Doug Chamberlin schrieb:

Must confess, I feel "arr:[0..end] of " makes more sense to me than use of "var" or "..]" The latter suggests something forgotten or a typo.

I agree that just leaving out the ending limit is against the spirit of Pascal.

I can live with the syntax of MyArray:[0..var] or MyArray:[0..end] but I'd prefer a syntax that does not use a word, such as MyArray:[0..*] or MyArray:[0..?]. That way there is no confusion about a user-defined word and the use of the currently reserved words is not changed. In other words, this is a situation that is exactly why we have punctuation and not the cobol-ish "Declare MyArray to be from 0 to end of TSomeType"!

Since we already have an (dynamic) array syntax without any "[...]" clause, I'd choose an way in between "array", "array[rangetype]" and "array[from..to]", e.g. array[], array[const] or array[*] for arrays with automatic bounds. In detail the "const" keyword is used similarly in argument lists "array of const".

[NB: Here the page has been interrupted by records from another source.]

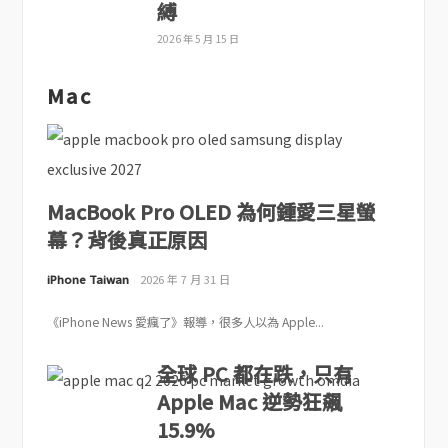
縛
2026 年 5 月 15 日
Mac
MacBook Pro OLED 為何鍾愛三星螢
幕？背後真正原因
iPhone Taiwan
2026 年 7 月 31 日
《iPhone News 愛瘋了》報導，很多人以為 Apple...
全球 PC 都在跌，只有
Apple Mac 逆勢狂飆
15.9%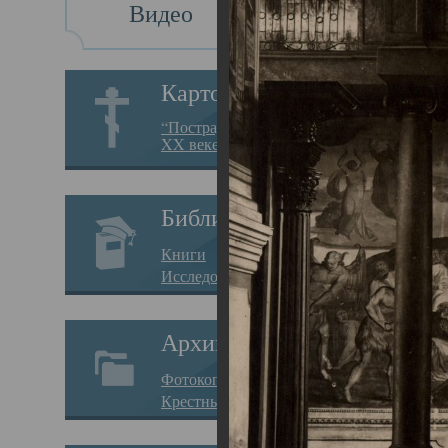
Видео
Св
Картотека
Свя
“Пострадавшие за веру в
XX веке на Севере”
23.12.
Сего
Библиотека
мере
Книги
целе
Исследования
резу
Архив
памя
Фотокопии дел
Арха
Крестные ходы
борь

As already mentioned, I do not favor a [from..?] syntax, because then it also should be possible to construct [?..to] arrays, for syntax symmetry. When the array bounds are not named or literal constants, a For loop will have to look like:
  for i := low(MyArray) to high(MyArray) do
so that it doesn't matter which exact values low() and high() really represent in code. That's why IMO a fixed lower bound of zero does no harm. Any other loops, with fixed bounds, will either fail at compile time or - even worse - produce wrong results, when the bounds are changed in the array declaration but not in code.